(Extracted records)
━━━━━━

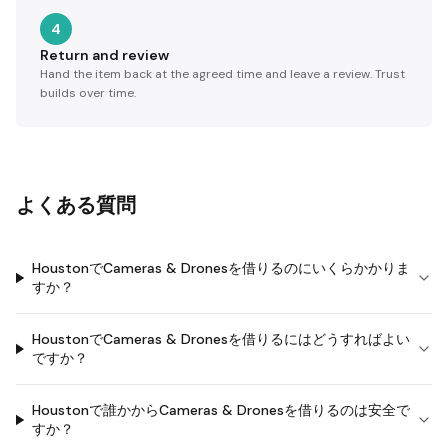
4
Return and review
Hand the item back at the agreed time and leave a review. Trust
builds over time.
よくある質問
HoustonでCameras & Dronesを借りるのにいくらかかりま
すか？
HoustonでCameras & Dronesを借りるにはどうすればよい
ですか？
Houstonで誰かからCameras & Dronesを借りるのは安全で
すか？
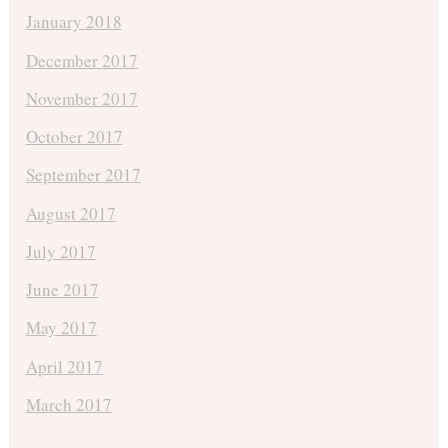
January 2018
December 2017
November 2017
October 2017
September 2017
August 2017
July 2017
June 2017
May 2017
April 2017
March 2017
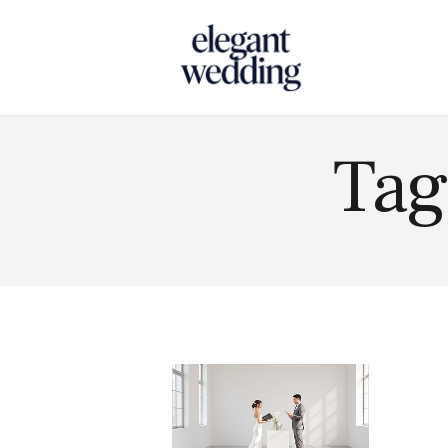
Touch
Tag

━━━━━━

Directions for this task: Repeat word for word the lines beginning at the one with "Houstonで誰かからCameras & Dronesを借りるのは安全で" and ending at the final line of the records above, both included, and no others. Leave the pictures out.

Answer for the task:
Houstonで誰かからCameras & Dronesを借りるのは安全で
すか？
January 2018
December 2017
November 2017
October 2017
September 2017
August 2017
July 2017
June 2017
May 2017
April 2017
March 2017
Touch
Tag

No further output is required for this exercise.